皆さんからすれば「異世界より異世界してる設定」かもしれませんが……!


本作に登場する鉱石や「賭石」に関する知識は本物ですが、読者の皆様は決して真似をしないでくださいね

( ; ›ω‹ ) 一般の個人(素人)が胴元ディーラーに勝つことは不可能です。


作中で描かれているミャンマーでの危険な行為は、現実世界においては命を落とす結果となります。本作はあくまで小説であり、フィクションです。絶対に真似をしないでください。

「これは何……」黒川夕菜のバッグの中に、見覚えのない灰色の石が一つ入っていた。十数センチほどの大きさで、片手でかろうじて握れるほどだ。表面には整った小さな丸い窪みがあり、そこから深緑色が透けて見えた。

「翡翠だろうな」隣にいた尹月は短刀でマンゴーを切り開き、皮を剥くと、熟した果肉が盛り上がり、彼は独りよがりにうつむいてかじり始めた。

「あ、違う。なんで私のバッグに翡翠が入ってるの」

「これを持ってくるために来たんじゃないのか?」果汁が彼の手を伝って滴り落ち、彼は手を振って払い、またうつむいて食べ続けた。

「私が持ってくのはルビーだよ。」

「ん?翡翠を密輸しに来たんじゃないの?」尹月はようやく顔を上げた。

「翡翠なんて密輸して何になるんだ!」

「他人に指示してカバンに入れたんじゃないの?」

「私がそんなことするわけないだろ!」

「知るかよ、日本人はみんな海賊王になりたいんじゃないの?」

「一体何をでたらめを言ってるんだ!!!」

 黒川夕菜は、尹月が自己紹介の時に「自分の日本語はアニメで覚えた」と言っていたことを思い出し、焦って額を叩いた。

「まずこれを返しておくよ。」

「うーん……もう手遅れだ……」尹月は手を舐め、宿の窓から通りを見下ろした。「すでに戒厳令が出ている。」

 夕菜は彼の視線を追って外を見た。三台のバイクが通りをぐるぐると回っている。バイクの運転手以外に、後ろにはライフルを持った男が一人ずつ立っており、彼らは前の人を気楽に肩に手を回しているが、その目は通り過ぎる一人ひとりを一瞬たりとも見逃さずに観察していた。

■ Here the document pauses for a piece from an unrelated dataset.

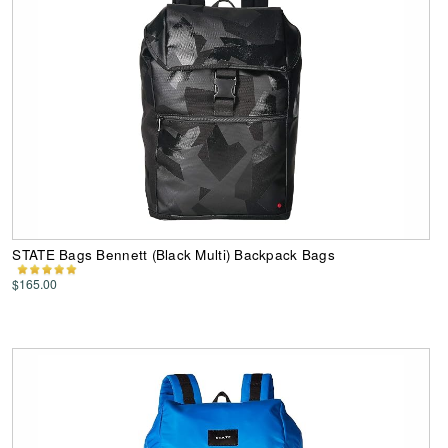
STATE Bags Bennett (Black Multi) Backpack Bags
$165.00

 道行く人々は、ほんの少しだけ歩みを速めた程度だった。夜九時過ぎ、ちょうど近所の人と話を終えて帰宅する時間だ。

 夕菜は冷や汗が噴き出した。

 一体どうなってるんだ?

 これは誤解で済むはずだろう?

 しかし尹月は、階下に立っている女将に嬉しそうに手を振り、何かを早口で話していた。

「な、どうしたんだ」

「ハハ、2000万の石をなくしたんだ。間違いなくお前の持ってるやつだ。」

「え!?2000万!?」

「ああ。」

「あ……円のことじゃない……チャットのことだよね?それなら……それなら……150万?」

 このガラクタ、こんなに高かったのか。

「あ、いやいやいや。」尹月は残りのマンゴーを食べ始めた。「人民元だよ。」

「え???」

 夕菜はたちまち天地がひっくり返ったような気分になった。

(4億円以上!?)

 彼女は心の中でその数字に23を掛け合わせ、怖くておしっこが出そうになった。

 三台のバイクが一斉にエンジンを轟かせ、そのうちの男の一人が空に向かってバンバンと二発撃ち、大声で叫び始めた。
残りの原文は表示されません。